The system answers user queries based on two PDF datasets: `QuantumCore_Solutions_RAG_Demo_Dataset_v1.pdf` and `NeoCompute_Technologies_RAG_Demo_Dataset_v3.pdf`, showcasing versatility for varied queries.

## Objective
- Combine retrieval and generative AI to answer queries grounded in PDF content.
- Use small, CPU-friendly models (`lightonai/GTE-ModernColBERT-v1`, `google/flan-t5-base`).
- Minimize post-processing with regex for roles/products and deduplication.
- Support interactive querying for demo purposes.

## Architecture
- **Knowledge Base**: PDFs are loaded (`PyPDFLoader`), split into chunks (`RecursiveCharacterTextSplitter`), and stored in memory.
- **Semantic Layer**: Chunks and queries are embedded using `lightonai/GTE-ModernColBERT-v1` for semantic comparison.
- **Retrieval System**: `retrieve.ColBERT` fetches top 15 chunks, reranked to top 3 (`rank.rerank`).
- **Augmentation**: Retrieved chunks (600-char limit) are combined with the query via `PromptTemplate`.
- **Generation**: `google/flan-t5-base` generates answers, post-processed with regex and deduplication.

## Setup
- **Dependencies**: `pylate`, `langchain`, `transformers`, `google.colab`, `pypdf`, `hf_xet`.
- **Environment**: Google Colab with CPU.
- **Datasets**: PDFs in `/data` folder or uploaded manually.

## How to Run
1. Run Cell 1 to install dependencies.
2. Run Cell 2 to import libraries and define the pipeline.
3. Run Cell 3 to upload PDFs or specify paths.
4. Run Cell 4 to process PDFs and initialize the pipeline.
5. Run Cell 5 to query the pipeline interactively.

## Cell 1: Install Dependencies

Install required libraries for the RAG pipeline.

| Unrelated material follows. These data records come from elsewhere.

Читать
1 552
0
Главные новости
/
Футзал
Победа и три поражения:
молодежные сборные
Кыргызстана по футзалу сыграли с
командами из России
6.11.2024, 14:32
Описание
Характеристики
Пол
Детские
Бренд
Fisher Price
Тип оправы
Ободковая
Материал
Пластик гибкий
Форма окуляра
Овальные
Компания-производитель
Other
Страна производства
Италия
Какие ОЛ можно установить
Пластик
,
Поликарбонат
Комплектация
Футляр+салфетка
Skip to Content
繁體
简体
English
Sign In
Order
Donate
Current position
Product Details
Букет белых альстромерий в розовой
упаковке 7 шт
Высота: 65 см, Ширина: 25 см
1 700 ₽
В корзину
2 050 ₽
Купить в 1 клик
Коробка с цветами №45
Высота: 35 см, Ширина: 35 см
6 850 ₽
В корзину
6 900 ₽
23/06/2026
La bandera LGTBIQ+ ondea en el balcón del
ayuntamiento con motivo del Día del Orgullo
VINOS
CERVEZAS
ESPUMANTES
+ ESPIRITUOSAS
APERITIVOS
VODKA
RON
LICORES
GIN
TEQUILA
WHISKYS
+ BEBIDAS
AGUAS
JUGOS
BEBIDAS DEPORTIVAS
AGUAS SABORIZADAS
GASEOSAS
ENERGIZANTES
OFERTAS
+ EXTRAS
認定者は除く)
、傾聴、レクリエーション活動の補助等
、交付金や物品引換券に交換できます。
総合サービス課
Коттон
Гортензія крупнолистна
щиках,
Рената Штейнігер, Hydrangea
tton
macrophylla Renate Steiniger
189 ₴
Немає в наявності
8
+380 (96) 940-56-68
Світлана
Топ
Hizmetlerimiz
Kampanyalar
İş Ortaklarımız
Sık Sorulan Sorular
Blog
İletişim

This ensures the notebook runs in a clean Colab environment.

In [None]:
!pip install pylate langchain transformers google-colab
!pip install -U langchain-community pypdf hf_xet

## Cell 2: Import Libraries and Define RAG Pipeline

This cell imports libraries, suppresses warnings, and defines the RAG pipeline as a modular class-based structure.

In [None]:
import warnings
import os
import re
from pylate import models, indexes, retrieve, rank
from langchain.document_loaders import PyPDFLoader
from langchain.text_splitter import RecursiveCharacterTextSplitter
from langchain.prompts import PromptTemplate
from google.colab import files
from transformers import pipeline

# Suppress warnings for cleaner output
warnings.filterwarnings('ignore', category=UserWarning, module='pypdf._reader')
warnings.filterWarnings('ignore', category=DeprecationWarning, module='pypdf._reader')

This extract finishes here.